Field characters. Size 25-29 cm. Weight 201 g (91-242) (Dunning, 1993). Smallest of the grebes. With blunt-ended body, short neck, and short, relatively stout bill. In breeding plumage upperparts dark brown with chestnut throat, cheeks and foreneck. The base of the bill and gape bright yellowish green, forming distinctive light marks on otherwise dark head. Flanks dusky brown; underparts mixture of white and black-brown. In winter underparts much paler, with white chin and cheeks, throat and foreneck brown-buff. Juvenile with irregular white spots on sides of head. In flight with hardly any white on wings.
Voice. A loud, whinnying trill, also a short 'wit, wit'.
Distribution. Common resident. Secretive, probably nocturnal, migration occurs. Map: see MapIt.

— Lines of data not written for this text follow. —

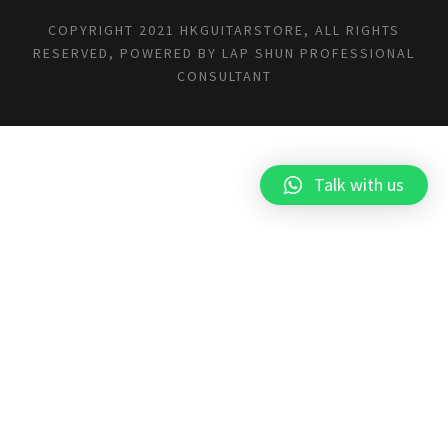
COPYRIGHT 2021 HKGUITARSTORE, ALL RIGHTS
RESERVED, POWERED BY
LAP SHUN PROFESSIONAL
CONSULTANT
Talk with us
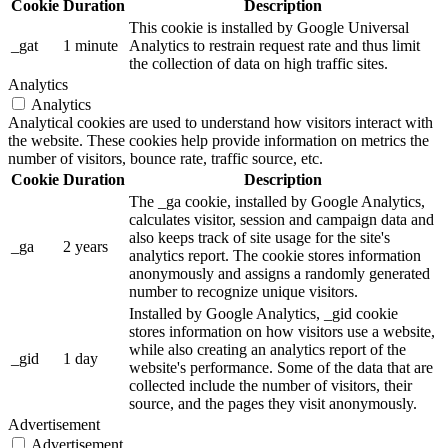
Cookie
Duration
Description
This cookie is installed by Google Universal
_gat
1 minute
Analytics to restrain request rate and thus limit
the collection of data on high traffic sites.
Analytics
Analytics
Analytical cookies are used to understand how visitors interact with
the website. These cookies help provide information on metrics the
number of visitors, bounce rate, traffic source, etc.
Cookie
Duration
Description
The _ga cookie, installed by Google Analytics,
calculates visitor, session and campaign data and
also keeps track of site usage for the site's
_ga
2 years
analytics report. The cookie stores information
anonymously and assigns a randomly generated
number to recognize unique visitors.
Installed by Google Analytics, _gid cookie
stores information on how visitors use a website,
while also creating an analytics report of the
_gid
1 day
website's performance. Some of the data that are
collected include the number of visitors, their
source, and the pages they visit anonymously.
Advertisement
Advertisement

Habitat. In breeding season broad spectrum of habitats: all sorts of still and slow-moving freshwaters with some cover in open country or in forests; also on canals, slow-moving rivers, deltas, and streams. Outside breeding season on more open and exposed inland waters, and on coasts and estuaries.
Food. Insects, molluscs, crustaceans, amphibian larvae, small fish. Obtains prey chiefly by diving (up to 1 m) but also snatches insects from the air or from the water surface.